E&Y’s 1992 and 1993 CBI Audits

In both 1992 and 1993, E&Y identified the CBI audit as a “close monitoring engagement.”

The accounting firm’s audit manual defined a close monitoring engagement as “one in which

the company being audited presents significant risk to E&Y … there is a significant chance

that E&Y will suffer damage to its reputation, monetarily, or both.” E&Y’s workpapers for

the 1992 and 1993 audits also documented several “red flags” suggesting that the

engagements posed a higher-than-normal audit risk.

Control risk factors identified for the CBI audits by E&Y included the dominance of the

company by Robert Castello, the absence of an internal audit function, the lack of

proper segregation of duties within the company’s accounting department, and aggressive

positions taken by management personnel regarding key accounting estimates. These

apparent control risks caused E&Y to describe CBI’s control environment as “ineffective.”

Other risk factors identified in the CBI audit workpapers included the possible occurrence of

a control-triggering event, an “undue” emphasis by top management on achieving periodic

earnings goals, and the fact that Castello’s annual bonus was tied directly to CBI’s reported

earnings.

For both the 1992 and 1993 CBI audits, the E&Y engagement team prepared a document

entitled “Audit Approach Plan Update and Approval Form.” This document described the

general strategy E&Y planned to follow in completing those audits. In 1992 and 1993, this

document identified accounts payable as a “high risk” audit area. The audit program for the

1992 audit included two key audit procedures for accounts payable:

a. Perform a search for unrecorded liabilities at April 30, 1992, through the end of

fieldwork.

b. Obtain copies of the April 30, 1992, vendor statements for CBI’s five largest vendors,

and examine reconciliations to the accounts payable balances for such vendors as

shown on the books of CBI.

The 1993 audit program included these same items, although that program required audit

procedure “b” to be applied to CBI’s 10 largest vendors.
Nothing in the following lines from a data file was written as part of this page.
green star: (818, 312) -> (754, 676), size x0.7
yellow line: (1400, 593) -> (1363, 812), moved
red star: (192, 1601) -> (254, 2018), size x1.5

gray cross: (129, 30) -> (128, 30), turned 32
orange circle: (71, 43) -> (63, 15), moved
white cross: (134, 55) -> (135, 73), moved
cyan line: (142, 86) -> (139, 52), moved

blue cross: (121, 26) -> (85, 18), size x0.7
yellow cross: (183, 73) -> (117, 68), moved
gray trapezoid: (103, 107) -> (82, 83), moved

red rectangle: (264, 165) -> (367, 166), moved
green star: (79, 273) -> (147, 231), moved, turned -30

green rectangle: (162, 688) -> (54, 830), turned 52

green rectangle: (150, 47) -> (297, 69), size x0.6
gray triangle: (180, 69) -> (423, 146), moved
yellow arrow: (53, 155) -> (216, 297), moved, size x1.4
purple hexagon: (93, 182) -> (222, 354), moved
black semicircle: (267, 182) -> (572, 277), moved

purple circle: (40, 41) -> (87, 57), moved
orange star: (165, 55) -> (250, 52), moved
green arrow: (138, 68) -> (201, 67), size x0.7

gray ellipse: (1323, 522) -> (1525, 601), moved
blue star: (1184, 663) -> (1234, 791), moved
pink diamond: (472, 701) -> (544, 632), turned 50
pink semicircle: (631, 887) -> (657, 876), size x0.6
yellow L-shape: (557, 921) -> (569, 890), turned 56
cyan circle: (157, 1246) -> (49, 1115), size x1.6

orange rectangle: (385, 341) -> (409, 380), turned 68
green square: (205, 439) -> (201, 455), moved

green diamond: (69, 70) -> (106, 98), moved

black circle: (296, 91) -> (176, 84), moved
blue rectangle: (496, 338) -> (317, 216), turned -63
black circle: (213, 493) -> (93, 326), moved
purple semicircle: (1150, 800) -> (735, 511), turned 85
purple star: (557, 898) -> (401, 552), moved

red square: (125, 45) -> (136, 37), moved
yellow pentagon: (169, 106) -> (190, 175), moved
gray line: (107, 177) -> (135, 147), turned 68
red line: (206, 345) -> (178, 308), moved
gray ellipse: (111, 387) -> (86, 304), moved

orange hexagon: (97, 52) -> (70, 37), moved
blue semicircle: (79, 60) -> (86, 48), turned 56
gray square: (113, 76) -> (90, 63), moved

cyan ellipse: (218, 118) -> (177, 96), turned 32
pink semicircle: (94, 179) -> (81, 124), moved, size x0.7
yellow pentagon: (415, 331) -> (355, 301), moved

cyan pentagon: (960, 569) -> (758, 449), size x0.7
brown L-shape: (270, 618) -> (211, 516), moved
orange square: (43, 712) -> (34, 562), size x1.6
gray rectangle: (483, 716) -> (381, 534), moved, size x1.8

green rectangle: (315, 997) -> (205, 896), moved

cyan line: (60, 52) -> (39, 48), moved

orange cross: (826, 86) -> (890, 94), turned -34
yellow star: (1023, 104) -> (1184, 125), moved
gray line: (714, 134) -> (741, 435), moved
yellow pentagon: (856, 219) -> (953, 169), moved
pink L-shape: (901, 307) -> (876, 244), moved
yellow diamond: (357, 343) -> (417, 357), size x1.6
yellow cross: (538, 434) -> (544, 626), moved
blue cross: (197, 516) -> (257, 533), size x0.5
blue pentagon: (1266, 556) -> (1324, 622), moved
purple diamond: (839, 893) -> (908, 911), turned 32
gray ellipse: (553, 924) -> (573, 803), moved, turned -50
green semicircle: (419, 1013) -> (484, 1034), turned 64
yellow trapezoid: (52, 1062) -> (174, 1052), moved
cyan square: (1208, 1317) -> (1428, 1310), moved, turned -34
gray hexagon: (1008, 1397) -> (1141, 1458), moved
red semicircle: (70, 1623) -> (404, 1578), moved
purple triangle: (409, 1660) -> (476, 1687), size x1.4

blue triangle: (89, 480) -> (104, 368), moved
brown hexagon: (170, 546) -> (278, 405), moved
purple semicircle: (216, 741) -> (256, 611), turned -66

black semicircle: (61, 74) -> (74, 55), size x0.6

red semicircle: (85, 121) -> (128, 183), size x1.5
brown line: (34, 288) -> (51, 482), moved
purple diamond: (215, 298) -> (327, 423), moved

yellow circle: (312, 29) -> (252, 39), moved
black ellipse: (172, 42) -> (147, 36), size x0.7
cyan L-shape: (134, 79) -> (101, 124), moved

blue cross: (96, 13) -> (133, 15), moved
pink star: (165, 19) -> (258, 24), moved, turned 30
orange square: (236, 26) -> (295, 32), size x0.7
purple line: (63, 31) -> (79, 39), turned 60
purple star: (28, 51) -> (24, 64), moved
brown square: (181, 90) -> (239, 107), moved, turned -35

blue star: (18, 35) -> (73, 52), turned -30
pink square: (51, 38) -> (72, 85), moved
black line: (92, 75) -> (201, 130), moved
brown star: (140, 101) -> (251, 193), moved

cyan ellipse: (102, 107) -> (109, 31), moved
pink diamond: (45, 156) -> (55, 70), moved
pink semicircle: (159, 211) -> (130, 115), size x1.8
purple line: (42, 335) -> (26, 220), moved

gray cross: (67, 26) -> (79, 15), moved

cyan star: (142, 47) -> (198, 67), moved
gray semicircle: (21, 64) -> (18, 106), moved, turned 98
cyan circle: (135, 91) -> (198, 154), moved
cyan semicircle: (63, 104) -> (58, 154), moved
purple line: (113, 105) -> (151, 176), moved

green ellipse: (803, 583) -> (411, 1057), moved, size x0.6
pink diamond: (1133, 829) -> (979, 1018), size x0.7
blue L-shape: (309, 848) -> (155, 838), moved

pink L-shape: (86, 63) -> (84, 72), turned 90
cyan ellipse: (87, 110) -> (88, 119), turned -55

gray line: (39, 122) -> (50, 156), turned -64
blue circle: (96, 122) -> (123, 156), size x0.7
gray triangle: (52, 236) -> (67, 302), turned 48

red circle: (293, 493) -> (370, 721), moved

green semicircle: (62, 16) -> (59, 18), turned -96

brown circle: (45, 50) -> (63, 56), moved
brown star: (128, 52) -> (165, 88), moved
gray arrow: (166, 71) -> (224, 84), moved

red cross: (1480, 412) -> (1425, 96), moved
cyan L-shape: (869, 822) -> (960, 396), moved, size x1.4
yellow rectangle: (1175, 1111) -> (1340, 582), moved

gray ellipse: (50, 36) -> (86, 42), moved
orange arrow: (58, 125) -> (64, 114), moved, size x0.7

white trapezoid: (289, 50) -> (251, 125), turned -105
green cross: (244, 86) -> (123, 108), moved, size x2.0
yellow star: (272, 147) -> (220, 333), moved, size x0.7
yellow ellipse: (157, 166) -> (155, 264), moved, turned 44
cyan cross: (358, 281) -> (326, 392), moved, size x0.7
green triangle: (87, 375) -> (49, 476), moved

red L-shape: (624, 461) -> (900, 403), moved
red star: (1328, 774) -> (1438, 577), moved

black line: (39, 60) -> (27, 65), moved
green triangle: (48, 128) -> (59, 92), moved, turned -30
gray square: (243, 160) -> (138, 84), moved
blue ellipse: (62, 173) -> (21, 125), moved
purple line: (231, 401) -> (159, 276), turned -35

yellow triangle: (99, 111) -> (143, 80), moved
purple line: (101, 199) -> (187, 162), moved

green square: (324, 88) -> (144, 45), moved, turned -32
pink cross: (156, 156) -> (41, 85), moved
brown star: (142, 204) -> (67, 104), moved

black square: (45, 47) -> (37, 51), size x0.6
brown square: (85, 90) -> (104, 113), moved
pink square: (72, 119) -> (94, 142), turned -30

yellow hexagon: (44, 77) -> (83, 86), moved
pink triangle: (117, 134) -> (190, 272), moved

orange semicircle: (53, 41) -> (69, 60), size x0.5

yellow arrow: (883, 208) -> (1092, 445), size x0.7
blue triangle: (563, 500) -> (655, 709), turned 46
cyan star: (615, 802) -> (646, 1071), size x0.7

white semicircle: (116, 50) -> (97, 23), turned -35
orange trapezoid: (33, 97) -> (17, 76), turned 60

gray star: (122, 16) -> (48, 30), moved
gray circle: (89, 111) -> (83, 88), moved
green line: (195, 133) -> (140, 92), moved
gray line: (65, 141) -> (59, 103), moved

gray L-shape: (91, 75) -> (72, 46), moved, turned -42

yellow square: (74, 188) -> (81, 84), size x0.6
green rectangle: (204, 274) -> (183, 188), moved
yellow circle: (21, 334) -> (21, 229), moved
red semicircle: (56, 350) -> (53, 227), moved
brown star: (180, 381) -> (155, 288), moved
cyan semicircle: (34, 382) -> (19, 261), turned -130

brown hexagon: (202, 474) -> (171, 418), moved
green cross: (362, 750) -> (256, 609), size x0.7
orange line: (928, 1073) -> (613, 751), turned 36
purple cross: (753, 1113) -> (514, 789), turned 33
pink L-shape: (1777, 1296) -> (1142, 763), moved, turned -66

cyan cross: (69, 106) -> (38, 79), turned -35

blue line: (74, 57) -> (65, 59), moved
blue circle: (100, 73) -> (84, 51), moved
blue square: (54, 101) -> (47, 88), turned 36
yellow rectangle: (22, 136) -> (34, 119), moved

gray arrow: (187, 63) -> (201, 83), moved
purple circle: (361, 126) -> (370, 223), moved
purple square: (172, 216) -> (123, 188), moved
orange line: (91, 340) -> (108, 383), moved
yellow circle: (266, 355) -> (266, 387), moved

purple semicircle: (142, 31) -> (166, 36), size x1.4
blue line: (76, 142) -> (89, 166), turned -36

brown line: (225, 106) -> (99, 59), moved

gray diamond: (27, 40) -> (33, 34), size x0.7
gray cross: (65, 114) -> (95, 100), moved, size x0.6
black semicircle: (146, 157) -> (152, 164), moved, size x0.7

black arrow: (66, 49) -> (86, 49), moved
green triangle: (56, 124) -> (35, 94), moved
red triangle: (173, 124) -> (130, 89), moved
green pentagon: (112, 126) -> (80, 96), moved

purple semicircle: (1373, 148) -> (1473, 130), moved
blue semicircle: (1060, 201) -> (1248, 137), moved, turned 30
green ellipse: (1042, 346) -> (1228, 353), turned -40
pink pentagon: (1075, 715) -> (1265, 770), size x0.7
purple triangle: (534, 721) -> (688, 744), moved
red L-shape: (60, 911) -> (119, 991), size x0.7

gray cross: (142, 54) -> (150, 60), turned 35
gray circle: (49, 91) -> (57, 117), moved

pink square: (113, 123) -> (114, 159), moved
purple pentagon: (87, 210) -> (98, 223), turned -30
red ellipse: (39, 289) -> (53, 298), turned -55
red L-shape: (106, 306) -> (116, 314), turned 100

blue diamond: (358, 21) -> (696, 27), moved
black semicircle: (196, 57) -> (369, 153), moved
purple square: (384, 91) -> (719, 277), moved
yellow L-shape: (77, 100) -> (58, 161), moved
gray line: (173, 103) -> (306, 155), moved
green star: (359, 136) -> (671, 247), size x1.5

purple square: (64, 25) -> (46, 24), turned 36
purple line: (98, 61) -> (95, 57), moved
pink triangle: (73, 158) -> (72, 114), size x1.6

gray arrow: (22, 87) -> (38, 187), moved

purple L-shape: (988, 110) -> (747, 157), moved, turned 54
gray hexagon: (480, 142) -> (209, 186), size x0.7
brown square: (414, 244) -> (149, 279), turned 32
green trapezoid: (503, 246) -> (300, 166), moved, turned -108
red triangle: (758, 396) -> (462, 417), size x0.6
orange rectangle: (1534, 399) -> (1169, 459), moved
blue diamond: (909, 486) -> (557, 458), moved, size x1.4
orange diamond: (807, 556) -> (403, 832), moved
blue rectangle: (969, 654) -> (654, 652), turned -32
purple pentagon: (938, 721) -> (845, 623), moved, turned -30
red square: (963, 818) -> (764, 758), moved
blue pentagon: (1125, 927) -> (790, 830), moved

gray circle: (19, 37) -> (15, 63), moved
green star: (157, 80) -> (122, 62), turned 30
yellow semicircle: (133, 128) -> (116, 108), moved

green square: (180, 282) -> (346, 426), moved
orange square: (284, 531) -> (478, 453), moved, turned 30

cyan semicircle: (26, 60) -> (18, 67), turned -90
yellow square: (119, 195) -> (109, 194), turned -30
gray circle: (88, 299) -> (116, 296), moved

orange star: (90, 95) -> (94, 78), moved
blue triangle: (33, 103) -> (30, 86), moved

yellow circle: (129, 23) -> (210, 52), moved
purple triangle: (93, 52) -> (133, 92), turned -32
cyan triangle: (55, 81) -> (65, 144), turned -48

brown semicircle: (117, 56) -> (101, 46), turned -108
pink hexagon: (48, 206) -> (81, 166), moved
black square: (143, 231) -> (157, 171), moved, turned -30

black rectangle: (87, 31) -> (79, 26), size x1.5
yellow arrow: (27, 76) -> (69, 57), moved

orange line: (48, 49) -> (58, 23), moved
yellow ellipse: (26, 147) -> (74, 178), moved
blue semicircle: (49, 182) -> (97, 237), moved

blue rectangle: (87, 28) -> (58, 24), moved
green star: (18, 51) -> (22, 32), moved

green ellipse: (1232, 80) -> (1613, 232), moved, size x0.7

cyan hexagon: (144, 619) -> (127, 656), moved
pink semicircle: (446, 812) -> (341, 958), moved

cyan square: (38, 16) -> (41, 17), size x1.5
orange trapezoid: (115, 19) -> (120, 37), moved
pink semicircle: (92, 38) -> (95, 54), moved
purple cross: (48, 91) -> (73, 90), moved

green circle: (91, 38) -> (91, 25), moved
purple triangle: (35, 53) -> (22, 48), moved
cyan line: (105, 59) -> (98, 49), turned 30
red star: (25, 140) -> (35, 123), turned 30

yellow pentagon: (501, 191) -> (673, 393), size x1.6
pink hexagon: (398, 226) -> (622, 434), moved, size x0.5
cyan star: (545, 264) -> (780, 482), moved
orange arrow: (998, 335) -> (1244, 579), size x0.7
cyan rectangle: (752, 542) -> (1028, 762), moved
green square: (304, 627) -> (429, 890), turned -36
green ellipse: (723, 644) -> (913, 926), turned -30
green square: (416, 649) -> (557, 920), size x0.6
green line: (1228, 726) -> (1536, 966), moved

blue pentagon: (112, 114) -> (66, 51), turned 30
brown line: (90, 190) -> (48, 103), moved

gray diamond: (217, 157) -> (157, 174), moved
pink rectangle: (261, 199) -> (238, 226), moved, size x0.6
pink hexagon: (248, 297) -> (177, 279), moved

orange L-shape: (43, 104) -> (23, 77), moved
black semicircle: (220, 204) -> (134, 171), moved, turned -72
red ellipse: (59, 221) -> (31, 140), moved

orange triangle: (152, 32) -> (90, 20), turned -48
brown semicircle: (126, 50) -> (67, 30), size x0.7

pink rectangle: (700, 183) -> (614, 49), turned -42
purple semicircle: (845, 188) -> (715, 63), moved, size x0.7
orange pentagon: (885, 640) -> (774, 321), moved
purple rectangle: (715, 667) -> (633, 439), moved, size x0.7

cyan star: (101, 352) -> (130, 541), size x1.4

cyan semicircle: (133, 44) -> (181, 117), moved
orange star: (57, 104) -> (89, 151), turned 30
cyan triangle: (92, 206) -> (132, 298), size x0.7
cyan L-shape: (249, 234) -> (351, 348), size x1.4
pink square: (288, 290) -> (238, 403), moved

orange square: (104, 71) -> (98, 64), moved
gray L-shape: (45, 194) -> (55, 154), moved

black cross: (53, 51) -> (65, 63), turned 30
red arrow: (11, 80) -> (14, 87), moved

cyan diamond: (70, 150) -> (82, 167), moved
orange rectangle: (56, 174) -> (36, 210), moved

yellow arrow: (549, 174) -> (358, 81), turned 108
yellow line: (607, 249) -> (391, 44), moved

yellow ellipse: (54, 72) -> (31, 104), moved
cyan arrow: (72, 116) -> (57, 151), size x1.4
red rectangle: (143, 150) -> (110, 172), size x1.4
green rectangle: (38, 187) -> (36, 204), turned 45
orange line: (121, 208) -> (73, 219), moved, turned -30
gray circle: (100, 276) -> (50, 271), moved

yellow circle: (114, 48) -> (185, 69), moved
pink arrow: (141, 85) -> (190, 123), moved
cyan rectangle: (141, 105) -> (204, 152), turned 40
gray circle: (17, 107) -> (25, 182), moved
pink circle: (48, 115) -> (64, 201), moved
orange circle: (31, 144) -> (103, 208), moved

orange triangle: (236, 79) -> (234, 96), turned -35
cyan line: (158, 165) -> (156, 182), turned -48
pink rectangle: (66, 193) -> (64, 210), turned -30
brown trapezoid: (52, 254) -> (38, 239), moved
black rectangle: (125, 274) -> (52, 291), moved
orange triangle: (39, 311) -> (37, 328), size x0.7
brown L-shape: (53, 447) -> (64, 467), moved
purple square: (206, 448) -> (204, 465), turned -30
During the 1992 audit, the E&Y auditors discovered numerous disbursements made by CBI

in the first few weeks of fiscal 1993 that were potential unrecorded liabilities as of April 30,

1992. The bulk of these disbursements included payments to the company’s vendors that

had been labeled as “advances” in the company’s accounting records. CBI personnel

provided the following explanation for these advances when questioned by the auditors:

“When CBI is at its credit limit with a large vendor, the vendor may hold an order until they

receive an ‘advance.’ CBI then applies the advance to the existing A/P balance.”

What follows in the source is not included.